United States President Donald Trump announced on Thursday that beginning October 1, the United States will levy a 100 % tariff on imports of branded or patented pharmaceutical products, unless the manufacturer is actively building a U.S.-based production facility.
He also unveiled fresh tariffs of 50 % on kitchen cabinets and bathroom vanities, 25 % on heavy-duty trucks, and 30 % on upholstered furniture as part of a broader push to shield domestic industries from foreign competition.
In social media posts on Truth Social, Trump defined the exemption for drugmakers as applying to those that have “broken ground” or already are “under construction” in the United States. He framed the moves as efforts to support U.S. manufacturing and cited national security, though he did not provide detailed legal or economic justification in his announcements.

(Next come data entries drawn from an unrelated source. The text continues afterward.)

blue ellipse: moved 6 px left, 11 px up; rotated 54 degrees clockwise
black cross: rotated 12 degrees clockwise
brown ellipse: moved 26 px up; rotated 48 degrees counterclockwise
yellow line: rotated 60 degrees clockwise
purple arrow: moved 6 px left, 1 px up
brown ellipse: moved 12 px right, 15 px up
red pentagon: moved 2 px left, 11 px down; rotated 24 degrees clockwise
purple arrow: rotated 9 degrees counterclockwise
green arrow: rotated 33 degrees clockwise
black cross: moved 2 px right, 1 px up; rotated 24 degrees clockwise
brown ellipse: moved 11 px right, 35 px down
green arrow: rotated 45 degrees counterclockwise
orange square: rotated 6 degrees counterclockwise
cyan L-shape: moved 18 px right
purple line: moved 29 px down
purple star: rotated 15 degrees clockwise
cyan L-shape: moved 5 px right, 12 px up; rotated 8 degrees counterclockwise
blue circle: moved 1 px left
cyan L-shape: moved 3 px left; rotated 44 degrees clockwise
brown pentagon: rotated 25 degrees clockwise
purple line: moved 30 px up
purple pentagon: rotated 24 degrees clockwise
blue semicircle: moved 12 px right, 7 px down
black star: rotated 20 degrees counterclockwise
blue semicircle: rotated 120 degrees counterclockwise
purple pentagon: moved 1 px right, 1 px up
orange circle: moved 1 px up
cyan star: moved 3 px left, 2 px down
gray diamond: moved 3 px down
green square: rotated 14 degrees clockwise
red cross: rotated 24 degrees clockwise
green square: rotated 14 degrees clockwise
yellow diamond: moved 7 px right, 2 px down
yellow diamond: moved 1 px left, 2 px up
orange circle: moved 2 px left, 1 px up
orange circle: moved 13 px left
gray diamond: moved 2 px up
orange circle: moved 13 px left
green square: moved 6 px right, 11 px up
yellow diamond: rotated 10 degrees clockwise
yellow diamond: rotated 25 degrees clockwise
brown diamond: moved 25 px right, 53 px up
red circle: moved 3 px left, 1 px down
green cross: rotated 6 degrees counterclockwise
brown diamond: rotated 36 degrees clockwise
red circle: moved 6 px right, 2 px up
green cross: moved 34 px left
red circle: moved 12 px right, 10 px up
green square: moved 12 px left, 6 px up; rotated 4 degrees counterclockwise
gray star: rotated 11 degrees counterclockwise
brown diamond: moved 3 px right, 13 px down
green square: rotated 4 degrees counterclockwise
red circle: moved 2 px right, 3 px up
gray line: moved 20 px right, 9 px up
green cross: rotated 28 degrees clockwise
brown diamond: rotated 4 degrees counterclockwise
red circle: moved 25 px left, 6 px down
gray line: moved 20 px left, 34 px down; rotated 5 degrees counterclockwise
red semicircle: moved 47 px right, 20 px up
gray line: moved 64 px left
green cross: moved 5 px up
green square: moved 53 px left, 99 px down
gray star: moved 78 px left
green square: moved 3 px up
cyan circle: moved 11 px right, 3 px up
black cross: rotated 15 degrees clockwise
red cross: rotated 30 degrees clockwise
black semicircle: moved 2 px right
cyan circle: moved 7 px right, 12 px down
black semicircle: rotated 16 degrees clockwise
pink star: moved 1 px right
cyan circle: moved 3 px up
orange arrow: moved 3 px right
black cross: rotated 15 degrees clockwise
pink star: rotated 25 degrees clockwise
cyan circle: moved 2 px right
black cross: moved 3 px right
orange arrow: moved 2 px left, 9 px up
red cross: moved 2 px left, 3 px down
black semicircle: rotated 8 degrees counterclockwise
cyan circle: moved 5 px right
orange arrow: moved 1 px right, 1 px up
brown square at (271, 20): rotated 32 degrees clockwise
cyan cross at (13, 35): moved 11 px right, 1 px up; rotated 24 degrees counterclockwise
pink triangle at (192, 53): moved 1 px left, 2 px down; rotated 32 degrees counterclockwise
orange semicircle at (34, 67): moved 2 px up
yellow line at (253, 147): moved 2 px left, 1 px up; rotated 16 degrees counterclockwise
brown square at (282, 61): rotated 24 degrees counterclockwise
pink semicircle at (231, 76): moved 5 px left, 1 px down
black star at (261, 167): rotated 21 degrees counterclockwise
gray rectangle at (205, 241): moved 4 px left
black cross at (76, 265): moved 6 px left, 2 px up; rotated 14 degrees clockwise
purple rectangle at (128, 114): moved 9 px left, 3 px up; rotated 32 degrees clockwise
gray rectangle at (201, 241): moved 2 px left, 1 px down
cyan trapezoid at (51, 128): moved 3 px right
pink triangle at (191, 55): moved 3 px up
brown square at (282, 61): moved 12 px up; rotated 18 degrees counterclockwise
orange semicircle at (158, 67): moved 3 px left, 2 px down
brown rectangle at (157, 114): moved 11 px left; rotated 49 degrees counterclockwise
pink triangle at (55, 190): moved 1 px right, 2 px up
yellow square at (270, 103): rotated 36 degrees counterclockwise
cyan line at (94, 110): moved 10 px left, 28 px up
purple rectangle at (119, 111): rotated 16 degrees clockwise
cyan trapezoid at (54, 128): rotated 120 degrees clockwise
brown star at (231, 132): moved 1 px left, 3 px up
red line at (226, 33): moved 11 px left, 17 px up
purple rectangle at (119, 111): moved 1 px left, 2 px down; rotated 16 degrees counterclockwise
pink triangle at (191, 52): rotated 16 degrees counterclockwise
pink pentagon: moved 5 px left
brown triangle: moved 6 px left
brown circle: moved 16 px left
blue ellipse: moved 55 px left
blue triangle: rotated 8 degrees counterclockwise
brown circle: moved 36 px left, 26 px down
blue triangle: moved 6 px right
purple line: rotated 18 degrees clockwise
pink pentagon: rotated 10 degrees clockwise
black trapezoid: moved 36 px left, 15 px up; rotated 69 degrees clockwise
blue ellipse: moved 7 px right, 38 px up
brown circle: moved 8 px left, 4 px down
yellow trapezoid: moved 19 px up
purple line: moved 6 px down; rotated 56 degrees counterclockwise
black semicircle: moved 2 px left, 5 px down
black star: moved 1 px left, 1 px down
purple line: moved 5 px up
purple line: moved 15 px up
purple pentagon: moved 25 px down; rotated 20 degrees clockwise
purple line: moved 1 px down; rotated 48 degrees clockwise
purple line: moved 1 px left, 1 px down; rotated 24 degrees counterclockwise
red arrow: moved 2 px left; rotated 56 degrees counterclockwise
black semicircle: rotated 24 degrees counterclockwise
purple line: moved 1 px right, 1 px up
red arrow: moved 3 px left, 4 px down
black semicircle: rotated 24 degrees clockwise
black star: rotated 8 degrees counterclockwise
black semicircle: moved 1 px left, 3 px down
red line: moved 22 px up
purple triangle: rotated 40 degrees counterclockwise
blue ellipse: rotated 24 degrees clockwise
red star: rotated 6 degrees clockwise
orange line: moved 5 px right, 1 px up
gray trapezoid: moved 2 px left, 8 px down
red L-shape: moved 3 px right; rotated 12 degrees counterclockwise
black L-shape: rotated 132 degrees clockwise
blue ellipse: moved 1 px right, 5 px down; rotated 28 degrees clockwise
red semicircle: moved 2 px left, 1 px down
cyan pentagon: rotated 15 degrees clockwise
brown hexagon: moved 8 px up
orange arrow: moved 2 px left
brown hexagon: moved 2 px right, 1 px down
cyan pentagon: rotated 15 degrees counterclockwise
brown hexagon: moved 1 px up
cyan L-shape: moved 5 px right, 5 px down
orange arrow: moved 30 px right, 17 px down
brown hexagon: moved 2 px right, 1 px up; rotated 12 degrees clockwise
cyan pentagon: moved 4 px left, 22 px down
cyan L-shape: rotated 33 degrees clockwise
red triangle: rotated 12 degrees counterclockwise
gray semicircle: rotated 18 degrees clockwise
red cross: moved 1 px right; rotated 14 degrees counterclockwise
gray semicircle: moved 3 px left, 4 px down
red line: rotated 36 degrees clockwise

The decision marks a dramatic escalation in Trump’s tariff strategy, which has already included sweeping duties on steel, aluminum, autos, copper, and other goods during his second presidency. Observers note that the pharmaceutical tariffs could disrupt global supply chains, raise the cost of medicines in the U.S., and provoke retaliation from trading partners.
In response to the announcement, Indian pharmaceutical stocks tumbled. The U.S. is a major market for Indian drug exports, although much of India’s trade is in generics rather than branded pharmaceuticals — which the tariff targets do not explicitly address. Several Indian companies, including Sun Pharma, saw share price declines of over 3 %.
Trump’s truck and cabinetry tariffs also went beyond pharmaceuticals. The 25 % tariff on imported heavy trucks is intended to protect U.S. manufacturers such as Peterbilt, Kenworth, Freightliner, and Mack from “outside competition,” Trump said. The 50 % tariff on kitchen cabinets and bathroom vanities and 30 % on upholstered furniture reflect his administration’s claims that foreign imports are “flooding” the U.S. market.
Trump’s announcement comes amid ongoing national security investigations under Section 232 of the Trade Expansion Act. Earlier in 2025, the Commerce Department launched probes into trucks, pharmaceuticals, and other imports to assess whether they threaten U.S. security. Some analysts suggest the tariff declarations may be a signal that these investigations are nearing completion.
Markets reacted swiftly. Pharmaceutical and furniture stocks in Asia declined, while U.S. sectors sensitive to construction and automotive supply chains also showed volatility. Critics warn that imposing such steep levies could exacerbate inflation, strain federal healthcare programs like Medicare and Medicaid, and destabilize bilateral trade relations. Proponents, however, argue the tariffs will incentivize reshoring of production and reduce reliance on foreign supply.
Trump’s sweeping tariff announcement is likely to dominate trade discourse in the coming weeks. The administration faces imminent pressure to define enforcement rules, determine which countries or products may receive exemptions, and respond to legal challenges as trading partners evaluate retaliation or concession strategies.